REQUIRED WORK. Give the entries again exactly as they appear, but without the images.
────
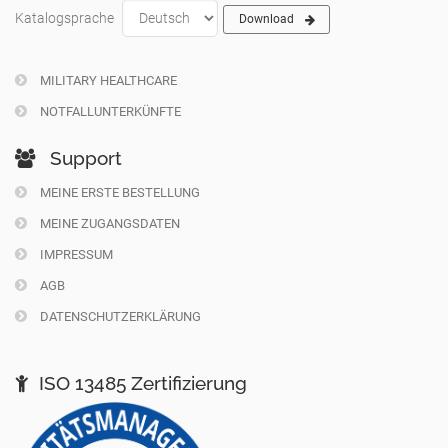
Katalogsprache
Download
MILITARY HEALTHCARE
NOTFALLUNTERKÜNFTE
Support
MEINE ERSTE BESTELLUNG
MEINE ZUGANGSDATEN
IMPRESSUM
AGB
DATENSCHUTZERKLÄRUNG
ISO 13485 Zertifizierung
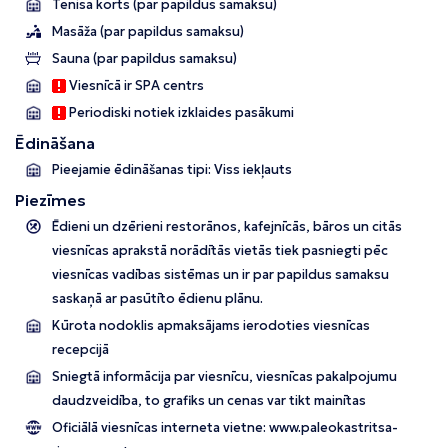
Tenisa korts (par papildus samaksu)
Masāža (par papildus samaksu)
Sauna (par papildus samaksu)
Viesnīcā ir SPA centrs
Periodiski notiek izklaides pasākumi
Ēdināšana
Pieejamie ēdināšanas tipi: Viss iekļauts
Piezīmes
Ēdieni un dzērieni restorānos, kafejnīcās, bāros un citās
viesnīcas aprakstā norādītās vietās tiek pasniegti pēc
viesnīcas vadības sistēmas un ir par papildus samaksu
saskaņā ar pasūtīto ēdienu plānu.
Kūrota nodoklis apmaksājams ierodoties viesnīcas
recepcijā
Sniegtā informācija par viesnīcu, viesnīcas pakalpojumu
daudzveidība, to grafiks un cenas var tikt mainītas
Oficiālā viesnīcas interneta vietne:
www.paleokastritsa-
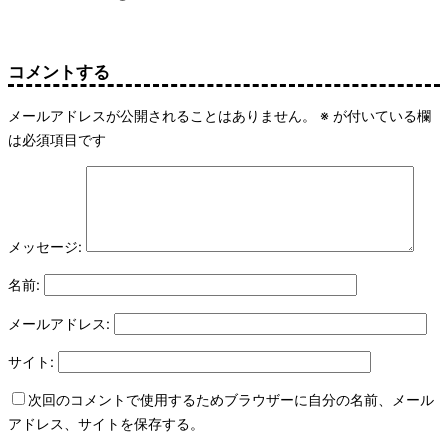
コメントする
メールアドレスが公開されることはありません。
※
が付いている欄
は必須項目です
メッセージ:
名前:
メールアドレス:
サイト:
次回のコメントで使用するためブラウザーに自分の名前、メール
アドレス、サイトを保存する。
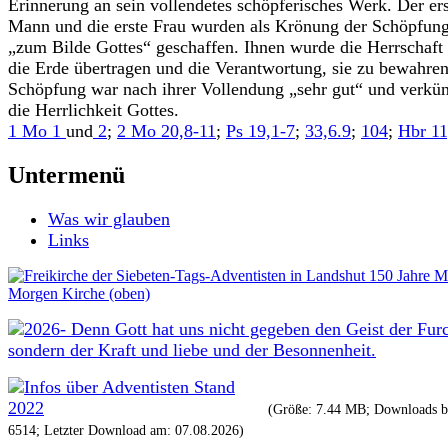
Erinnerung an sein vollendetes schöpferisches Werk. Der er
Mann und die erste Frau wurden als Krönung der Schöpfun
„zum Bilde Gottes“ geschaffen. Ihnen wurde die Herrschaft
die Erde übertragen und die Verantwortung, sie zu bewahren
Schöpfung war nach ihrer Vollendung „sehr gut“ und verkü
die Herrlichkeit Gottes.
1 Mo 1
und
2
;
2 Mo 20,8‑11
;
Ps 19,1-7
;
33,6.9
;
104
;
Hbr 11
Untermenü
Was wir glauben
Links
(Größe: 7.44 MB; Downloads bi
6514; Letzter Download am: 07.08.2026)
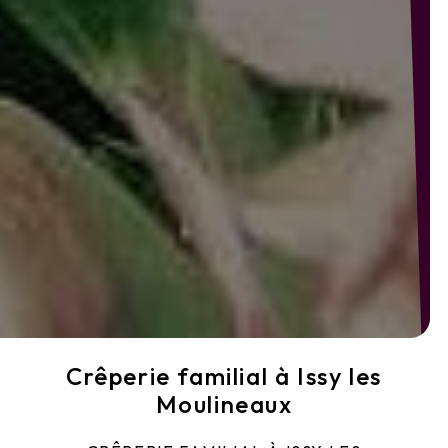
Crêperie familial à Issy les
Moulineaux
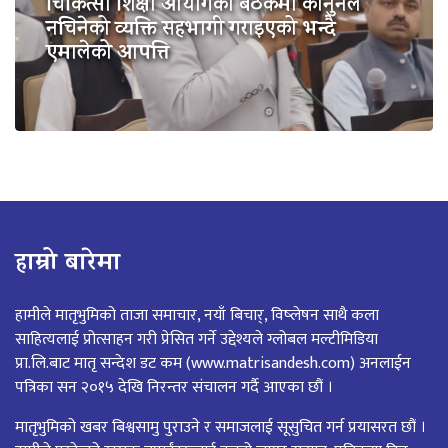
चिकित्सा शिक्षा आयोगको बैठकमा कानुनले
नचिनेको व्यक्ति सहभागी गराइएको भन्दै
एमालेको आपत्ति
हाम्रो बारेमा
हामीले मातृभुमिको ताजा समाचार, नयाँ बिचार्, विष्लेषन साथै कला
साहित्यलाई प्रोत्साहन गरी प्रेसित गर्ने उद्देश्यले ग्लोबल मल्टीमिडिया
प्रा.लि.बाट मातृ सन्देश डट कम (www.matrisandesh.com) अनलाईन
पत्रिका सन २०१५ देखि निरन्तर संचालन गर्दै आएका छौं ।
मातृभुमिको खबर बिश्वसामु पुराउने र समाजलाई सूसुचित गर्न प्रयासरत छौं ।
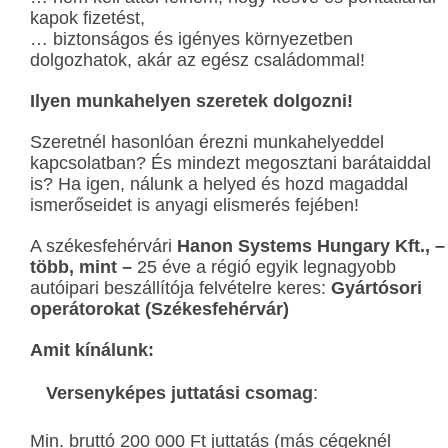
kapok fizetést,
… biztonságos és igényes környezetben
dolgozhatok, akár az egész családommal!
Ilyen munkahelyen szeretek dolgozni!
Szeretnél hasonlóan érezni munkahelyeddel
kapcsolatban? És mindezt megosztani barátaiddal
is? Ha igen, nálunk a helyed és hozd magaddal
ismerőseidet is anyagi elismerés fejében!
A székesfehérvári
Hanon Systems Hungary Kft., –
több, mint –
25 éve a régió egyik legnagyobb
autóipari beszállítója felvételre keres:
Gyártósori
operátorokat (Székesfehérvár)
Amit kínálunk:
Versenyképes juttatási csomag
:
Min. bruttó 200 000 Ft juttatás (más cégeknél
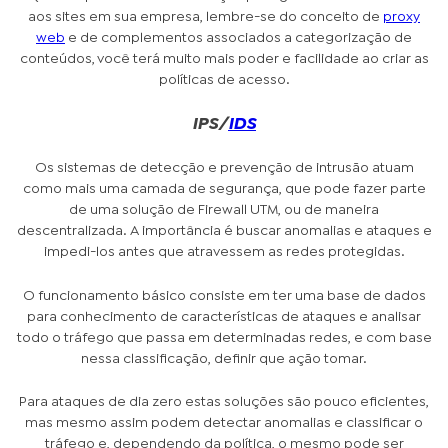
aos sites em sua empresa, lembre-se do conceito de
proxy
web
e de complementos associados a categorização de
conteúdos, você terá muito mais poder e facilidade ao criar as
políticas de acesso.
IPS/
IDS
Os sistemas de detecção e prevenção de intrusão atuam
como mais uma camada de segurança, que pode fazer parte
de uma solução de Firewall UTM, ou de maneira
descentralizada. A importância é buscar anomalias e ataques e
impedi-los antes que atravessem as redes protegidas.
O funcionamento básico consiste em ter uma base de dados
para conhecimento de características de ataques e analisar
todo o tráfego que passa em determinadas redes, e com base
nessa classificação, definir que ação tomar.
Para ataques de dia zero estas soluções são pouco eficientes,
mas mesmo assim podem detectar anomalias e classificar o
tráfego e, dependendo da política, o mesmo pode ser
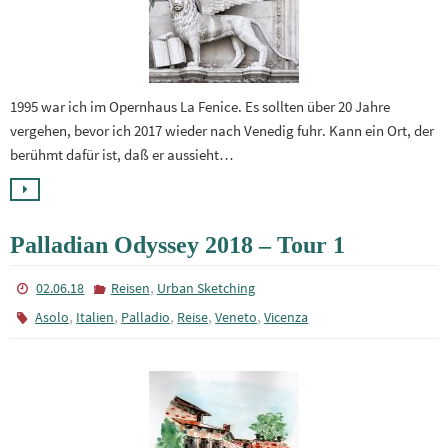
1995 war ich im Opernhaus La Fenice. Es sollten über 20 Jahre
vergehen, bevor ich 2017 wieder nach Venedig fuhr. Kann ein Ort, der
berühmt dafür ist, daß er aussieht…
Palladian Odyssey 2018 – Tour 1
,
02.06.18
Reisen
Urban Sketching
,
,
,
,
,
Asolo
Italien
Palladio
Reise
Veneto
Vicenza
────
RESPONSE TO THE TASK.
Katalogsprache
Download
MILITARY HEALTHCARE
NOTFALLUNTERKÜNFTE
Support
MEINE ERSTE BESTELLUNG
MEINE ZUGANGSDATEN
IMPRESSUM
AGB
DATENSCHUTZERKLÄRUNG
ISO 13485 Zertifizierung
Tenisa korts (par papildus samaksu)
Masāža (par papildus samaksu)
Sauna (par papildus samaksu)
Viesnīcā ir SPA centrs
Periodiski notiek izklaides pasākumi
Ēdināšana
Pieejamie ēdināšanas tipi: Viss iekļauts
Piezīmes
Ēdieni un dzērieni restorānos, kafejnīcās, bāros un citās
viesnīcas aprakstā norādītās vietās tiek pasniegti pēc
viesnīcas vadības sistēmas un ir par papildus samaksu
saskaņā ar pasūtīto ēdienu plānu.
Kūrota nodoklis apmaksājams ierodoties viesnīcas
recepcijā
Sniegtā informācija par viesnīcu, viesnīcas pakalpojumu
daudzveidība, to grafiks un cenas var tikt mainītas
Oficiālā viesnīcas interneta vietne:
www.paleokastritsa-
コメントする
メールアドレスが公開されることはありません。
※
が付いている欄
は必須項目です
メッセージ:
名前:
メールアドレス:
サイト:
次回のコメントで使用するためブラウザーに自分の名前、メール
アドレス、サイトを保存する。
Erinnerung an sein vollendetes schöpferisches Werk. Der er
Mann und die erste Frau wurden als Krönung der Schöpfun
„zum Bilde Gottes“ geschaffen. Ihnen wurde die Herrschaft
die Erde übertragen und die Verantwortung, sie zu bewahren
Schöpfung war nach ihrer Vollendung „sehr gut“ und verkü
die Herrlichkeit Gottes.
1 Mo 1
und
2
;
2 Mo 20,8‑11
;
Ps 19,1-7
;
33,6.9
;
104
;
Hbr 11
Untermenü
Was wir glauben
Links
(Größe: 7.44 MB; Downloads bi
6514; Letzter Download am: 07.08.2026)
Crêperie familial à Issy les
Moulineaux
चिकित्सा शिक्षा आयोगको बैठकमा कानुनले
नचिनेको व्यक्ति सहभागी गराइएको भन्दै
एमालेको आपत्ति
हाम्रो बारेमा
हामीले मातृभुमिको ताजा समाचार, नयाँ बिचार्, विष्लेषन साथै कला
साहित्यलाई प्रोत्साहन गरी प्रेसित गर्ने उद्देश्यले ग्लोबल मल्टीमिडिया
प्रा.लि.बाट मातृ सन्देश डट कम (www.matrisandesh.com) अनलाईन
पत्रिका सन २०१५ देखि निरन्तर संचालन गर्दै आएका छौं ।
मातृभुमिको खबर बिश्वसामु पुराउने र समाजलाई सूसुचित गर्न प्रयासरत छौं ।
kapok fizetést,
… biztonságos és igényes környezetben
dolgozhatok, akár az egész családommal!
Ilyen munkahelyen szeretek dolgozni!
Szeretnél hasonlóan érezni munkahelyeddel
kapcsolatban? És mindezt megosztani barátaiddal
is? Ha igen, nálunk a helyed és hozd magaddal
ismerőseidet is anyagi elismerés fejében!
A székesfehérvári
Hanon Systems Hungary Kft., –
több, mint –
25 éve a régió egyik legnagyobb
autóipari beszállítója felvételre keres:
Gyártósori
operátorokat (Székesfehérvár)
Amit kínálunk:
Versenyképes juttatási csomag
:
Min. bruttó 200 000 Ft juttatás (más cégeknél
aos sites em sua empresa, lembre-se do conceito de
proxy
web
e de complementos associados a categorização de
conteúdos, você terá muito mais poder e facilidade ao criar as
políticas de acesso.
IPS/
IDS
Os sistemas de detecção e prevenção de intrusão atuam
como mais uma camada de segurança, que pode fazer parte
de uma solução de Firewall UTM, ou de maneira
descentralizada. A importância é buscar anomalias e ataques e
impedi-los antes que atravessem as redes protegidas.
O funcionamento básico consiste em ter uma base de dados
para conhecimento de características de ataques e analisar
todo o tráfego que passa em determinadas redes, e com base
nessa classificação, definir que ação tomar.
Para ataques de dia zero estas soluções são pouco eficientes,
mas mesmo assim podem detectar anomalias e classificar o
tráfego e, dependendo da política, o mesmo pode ser
1995 war ich im Opernhaus La Fenice. Es sollten über 20 Jahre
vergehen, bevor ich 2017 wieder nach Venedig fuhr. Kann ein Ort, der
berühmt dafür ist, daß er aussieht…
Palladian Odyssey 2018 – Tour 1
,
02.06.18
Reisen
Urban Sketching
,
,
,
,
,
Asolo
Italien
Palladio
Reise
Veneto
Vicenza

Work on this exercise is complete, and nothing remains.